I like the Exalted feat Sacred Strike.

It increases your SA die from d6 to d8 against Evil opponents.  (You still use d6 vs Neutral and Good.)


I'm not familiar very with "Exalted", but I believe the only prereq is Good alignment, (and obviously the ability to sneak attack).

MrG


----------



## Wednesday Boy (Jul 9, 2008)

I can't remember if it is a 3.0 or 3.5 book but Champions of Ruin has a feat called Craven that does something ridiculous like +(Class Level) to Sneak Attack damage but imposes a -2 penalty to saves against Fear effects.


----------



## Hyperfist (Jul 9, 2008)

Thank you so much. I think it might have been 4th edition that gave a straight up feat like that. 
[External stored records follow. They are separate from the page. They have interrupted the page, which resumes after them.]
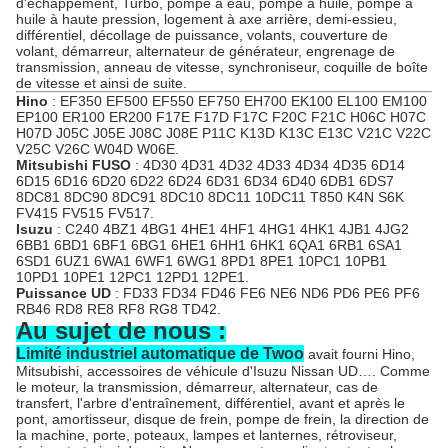
d'échappement, Turbo, pompe à eau, pompe à huile, pompe à
huile à haute pression, logement à axe arrière, demi-essieu,
différentiel, décollage de puissance, volants, couverture de
volant, démarreur, alternateur de générateur, engrenage de
transmission, anneau de vitesse, synchroniseur, coquille de boîte
de vitesse et ainsi de suite.
Hino
: EF350 EF500 EF550 EF750 EH700 EK100 EL100 EM100
EP100 ER100 ER200 F17E F17D F17C F20C F21C H06C H07C
H07D J05C J05E J08C J08E P11C K13D K13C E13C V21C V22C
V25C V26C W04D W06E.
Mitsubishi FUSO
: 4D30 4D31 4D32 4D33 4D34 4D35 6D14
6D15 6D16 6D20 6D22 6D24 6D31 6D34 6D40 6DB1 6DS7
8DC81 8DC90 8DC91 8DC10 8DC11 10DC11 T850 K4N S6K
FV415 FV515 FV517.
Isuzu
: C240 4BZ1 4BG1 4HE1 4HF1 4HG1 4HK1 4JB1 4JG2
6BB1 6BD1 6BF1 6BG1 6HE1 6HH1 6HK1 6QA1 6RB1 6SA1
6SD1 6UZ1 6WA1 6WF1 6WG1 8PD1 8PE1 10PC1 10PB1
10PD1 10PE1 12PC1 12PD1 12PE1.
Puissance UD
: FD33 FD34 FD46 FE6 NE6 ND6 PD6 PE6 PF6
RB46 RD8 RE8 RF8 RG8 TD42.
Au sujet de nous :
Limité industriel automatique de Twoo
avait fourni Hino,
Mitsubishi, accessoires de véhicule d'Isuzu Nissan UD…. Comme
le moteur, la transmission, démarreur, alternateur, cas de
transfert, l'arbre d'entraînement, différentiel, avant et après le
pont, amortisseur, disque de frein, pompe de frein, la direction de
la machine, porte, poteaux, lampes et lanternes, rétroviseur,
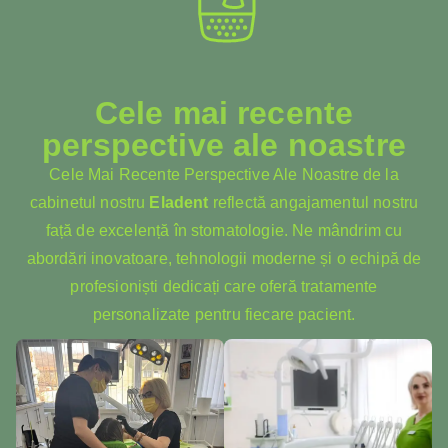
Cele mai recente
perspective ale noastre
Cele Mai Recente Perspective Ale Noastre de la
cabinetul nostru
Eladent
reflectă angajamentul nostru
față de excelență în stomatologie. Ne mândrim cu
abordări inovatoare, tehnologii moderne și o echipă de
profesioniști dedicați care oferă tratamente
personalizate pentru fiecare pacient.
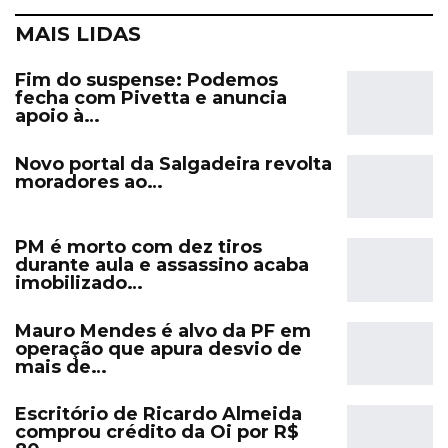
MAIS LIDAS
Fim do suspense: Podemos
fecha com Pivetta e anuncia
apoio à…
Novo portal da Salgadeira revolta
moradores ao…
PM é morto com dez tiros
durante aula e assassino acaba
imobilizado…
Mauro Mendes é alvo da PF em
operação que apura desvio de
mais de…
Escritório de Ricardo Almeida
comprou crédito da Oi por R$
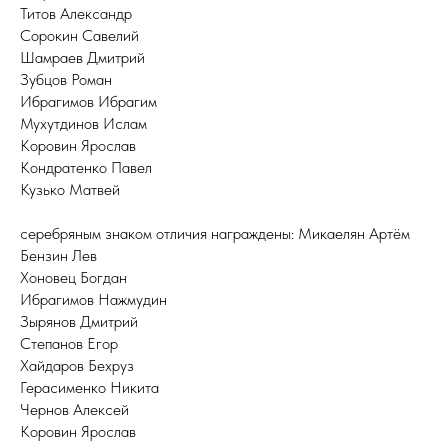
Титов Александр
Сорокин Савелий
Шамраев Дмитрий
Зубцов Роман
Ибрагимов Ибрагим
Мухутдинов Ислам
Коровин Ярослав
Кондратенко Павел
Кузько Матвей
серебряным знаком отличия награждены: Микаелян Артём
Бензин Лев
Хоновец Богдан
Ибрагимов Нажмудин
Зырянов Дмитрий
Степанов Егор
Хайдаров Бехруз
Герасименко Никита
Чернов Алексей
Коровин Ярослав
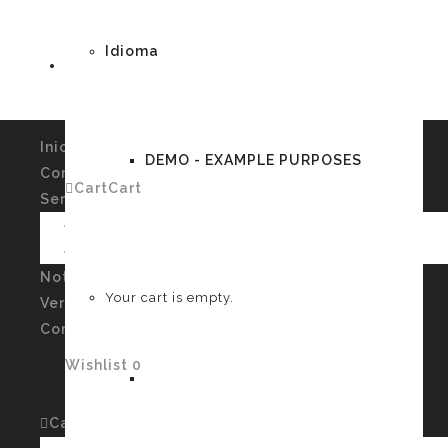
Idioma
Inicio
DEMO - EXAMPLE PURPOSES
Conócenos
Cart
Cart
0
Servicios
Imagen Personal y Autoconocimiento
Talleres
German
Noticias
Your cart is empty.
Verssiones
Contacto
Wishlist
0
English
Cart
Cart
0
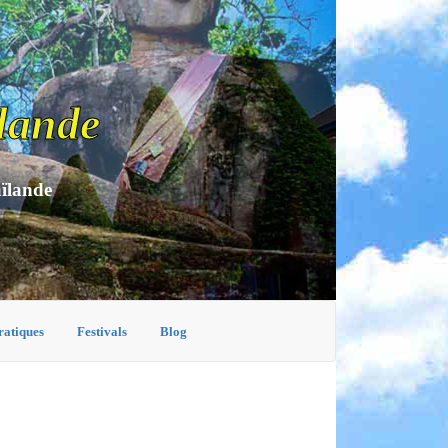
lande
aïlande
ratiques
Festivals
Blog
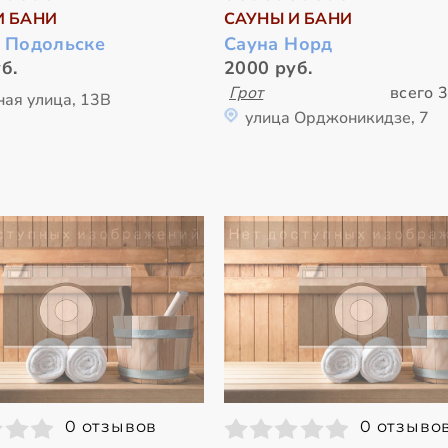
И БАНИ
САУНЫ И БАНИ
в Подольске
Сауна Норд
б.
2000 руб.
Грот
всего 3
ная улица, 13В
улица Орджоникидзе, 7
0 отзывов
0 отзыво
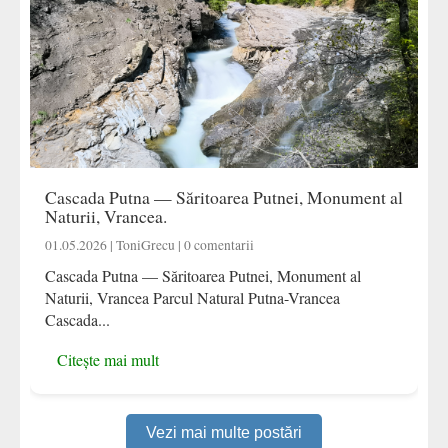
Cascada Putna — Săritoarea Putnei, Monument al
Naturii, Vrancea.
01.05.2026 | ToniGrecu | 0 comentarii
Cascada Putna — Săritoarea Putnei, Monument al
Naturii, Vrancea Parcul Natural Putna-Vrancea
Cascada...
Citește mai mult
Vezi mai multe postări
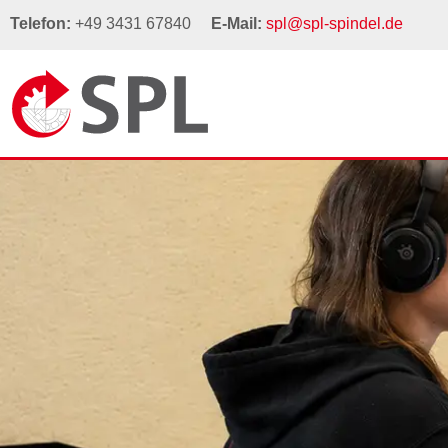
Telefon:
+49 3431 67840
E-Mail:
spl@spl-spindel.de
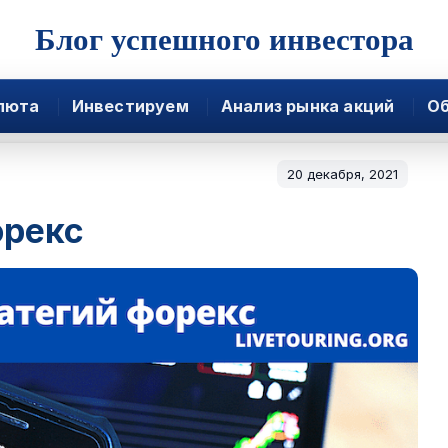
Блог успешного инвестора
люта
Инвестируем
Анализ рынка акций
Об
20 декабря, 2021
орекс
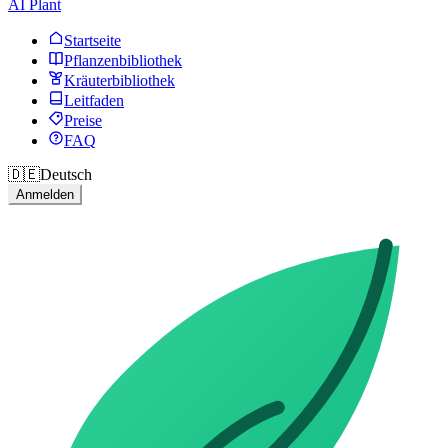
AI Plant
Startseite
Pflanzenbibliothek
Kräuterbibliothek
Leitfaden
Preise
FAQ
🇩🇪
Deutsch
Anmelden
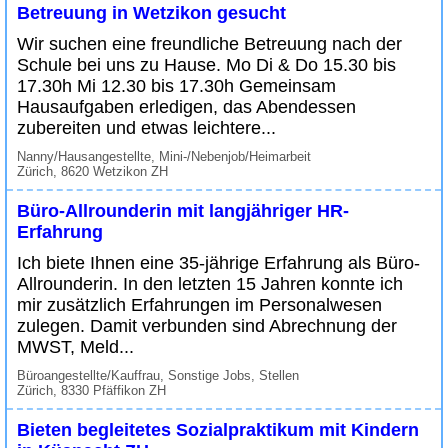
Betreuung in Wetzikon gesucht
Wir suchen eine freundliche Betreuung nach der
Schule bei uns zu Hause. Mo Di & Do 15.30 bis
17.30h Mi 12.30 bis 17.30h Gemeinsam
Hausaufgaben erledigen, das Abendessen
zubereiten und etwas leichtere...
Nanny/Hausangestellte, Mini-/Nebenjob/Heimarbeit
Zürich, 8620 Wetzikon ZH
Büro-Allrounderin mit langjähriger HR-
Erfahrung
Ich biete Ihnen eine 35-jährige Erfahrung als Büro-
Allrounderin. In den letzten 15 Jahren konnte ich
mir zusätzlich Erfahrungen im Personalwesen
zulegen. Damit verbunden sind Abrechnung der
MWST, Meld...
Büroangestellte/Kauffrau, Sonstige Jobs, Stellen
Zürich, 8330 Pfäffikon ZH
Bieten begleitetes Sozialpraktikum mit Kindern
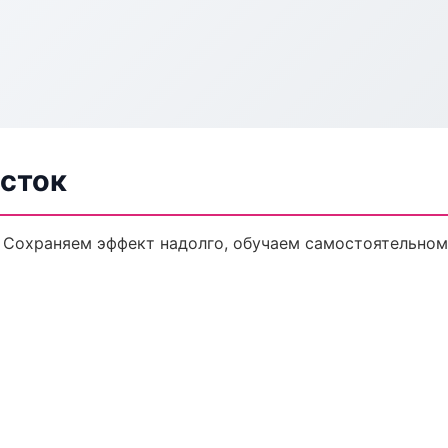
осток
 Сохраняем эффект надолго, обучаем самостоятельном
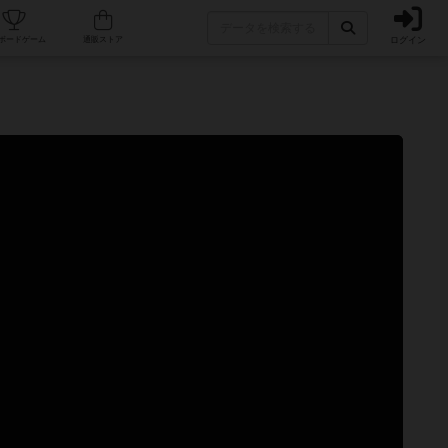
ログイン
カフェ/店舗
人気ボードゲーム
通販ストア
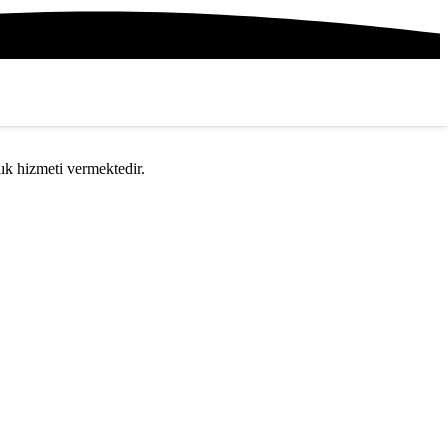
nlık hizmeti vermektedir.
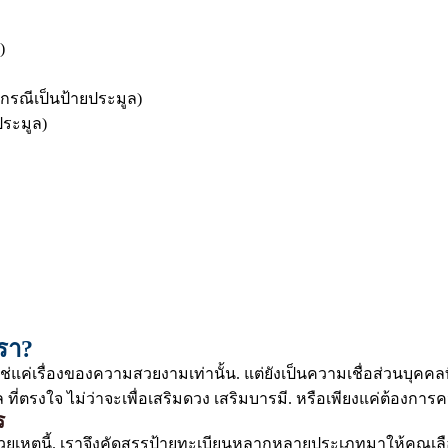
)
กรณีเป็นป้ายประมูล)
ระมูล)
เรา?
ใช่แค่เรื่องของความสวยงามเท่านั้น. แต่ยังเป็นความเชื่อส่วนบ
ี่ตรงใจ ไม่ว่าจะเพื่อเสริมดวง เสริมบารมี. หรือเพียงแค่ต้องกา
ร
วยเหตุนี้. เราจึงคัดสรรป้ายทะเบียนหลากหลายประเภทมาให้คุณเลือ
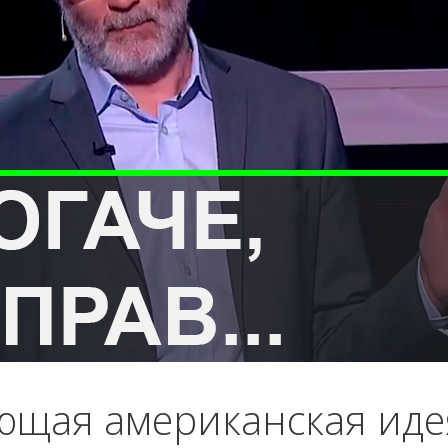
щая американская идея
I am still trying to get my head around this character I am making. Sacred Strike and ascetic rogue look like a good way to get the damage up there. Plus telling blow may be a good thing to throw in there as well.


----------



## Old_school_overlord (Jul 12, 2008)

I don't have my books with me, but either oriental adventures or Rokugan had a Scorpion clan technique feat that provided +1d6 sneak attack and could be taken up to 5 times.


----------



## Kurashu (Jul 13, 2008)

Wednesday Boy said:


> I can't remember if it is a 3.0 or 3.5 book but Champions of Ruin has a feat called Craven that does something ridiculous like +(Class Level) to Sneak Attack damage but imposes a -2 penalty to saves against Fear effects.




That's right. Craven is a good feat. A lot better than deadly precision and telling blow. Just don't become immune to fear effects. Unseen Seer is a good way to go about increasing sneak attack as well. Buckle that with arcane trickster/daggerspell mage and you have a pretty good rogue/wizard with awesome sneak attack (hint: take the spell hunter's eye with your unseen seer advanced learning).


----------



## StreamOfTheSky (Jul 13, 2008)

There's always also Martial Stance (Assassin's Stance) for +2d6.  It's definitely better to just drop two levels in swordsage than drop two feats (prereq martial study) and wait till level 10 for it, but it's nothing to sneeze at.


----------



## calighis (Jul 28, 2008)

Neraph charge is a no brainer, playing a neraph rouge x/ barbarian 1/ scout x with lion totem substitution from phb2 (or complete adventurer, I can never remember)
Is super optimal. It grants you a full attack after a charge with all attacks dealing SA and skirmish against an unflanked opponent.
A rouge scout combo has tons of synergy


----------



## Draz (Jul 30, 2008)

There are also items that add sneak attack damage, especially in the MIC.  I love the Mantle of the Predator, for example (p. 200 MIC).


----------



## Anonimonicon (May 18, 2013)

Hyperfist said:


> Are there any feats that allow you to increase the damage die of your sneak attack?




In Tome of Magic the feats Bind Vestige/Improved vestige grant you one power of a vestige of up to 5th level. Andromalious grants 2d6 sneak attack, but you have a possibility of developing his personality.


----------